Resulta emblemático que hasta en el momento de su caída en combate en la selva boliviana, el Che lleva encima un gran morral de cuero con diversos libros y con su infaltable cuaderno de apuntes. Lo antiguerrillero por definición: un enorme peso a cuestas para garantizar la autoformación y el registro cotidiano, en una coyuntura de movilidad constante y huida, asediado por cientos de soldados. Ya herido, incluso el tramo final de su vida lo transita en una escuela, y es una maestra la única que lo auxilia y le acerca un plato de guiso. Frente a eso, como supo recordar magistralmente Ricardo Piglia, las últimas palabras del Che son pedagógicas al extremo, porque corrige lo que hay escrito en la pizarra de la escuelita de La Higuera. Con su manía formativa hasta la muerte, le comenta a la mujer que le falta un tilde a la frase “Yo se leer” (¡sí, saber era el verbo conjugado en ella!). Esta escena militante hasta el último soplo de su agonía, como proceso dialógico y de enseñanza también, curiosamente con una maestra, dice mucho respecto de aquella invariante vocación de estudio y formación permanente en el Che.
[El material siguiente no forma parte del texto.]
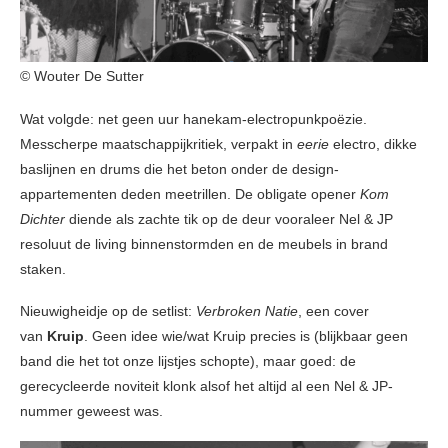
© Wouter De Sutter
Wat volgde: net geen uur hanekam-electropunkpoëzie.
Messcherpe maatschappijkritiek, verpakt in
eerie
electro, dikke
baslijnen en drums die het beton onder de design-
appartementen deden meetrillen. De obligate opener
Kom
Dichter
diende als zachte tik op de deur vooraleer Nel & JP
resoluut de living binnenstormden en de meubels in brand
staken.
Nieuwigheidje op de setlist:
Verbroken Natie
, een cover
van
Kruip
. Geen idee wie/wat Kruip precies is (blijkbaar geen
band die het tot onze lijstjes schopte), maar goed: de
gerecycleerde noviteit klonk alsof het altijd al een Nel & JP-
nummer geweest was.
Hace algunas décadas, Pablo González Casanova escribía desde La Habana que América Latina es uno de los continentes en que más y mejor se piensa. Pero también se lamentaba de que no sabemos hacer eco de las transformaciones e interpretaciones del mundo, que con la vida hacen nuestros mejores hombres, recreando las ideas y prácticas pasadas. Es muy probable que tuviera en mente, en aquel primer territorio libre de América, al Che, nuestro pedagogo de la revolución.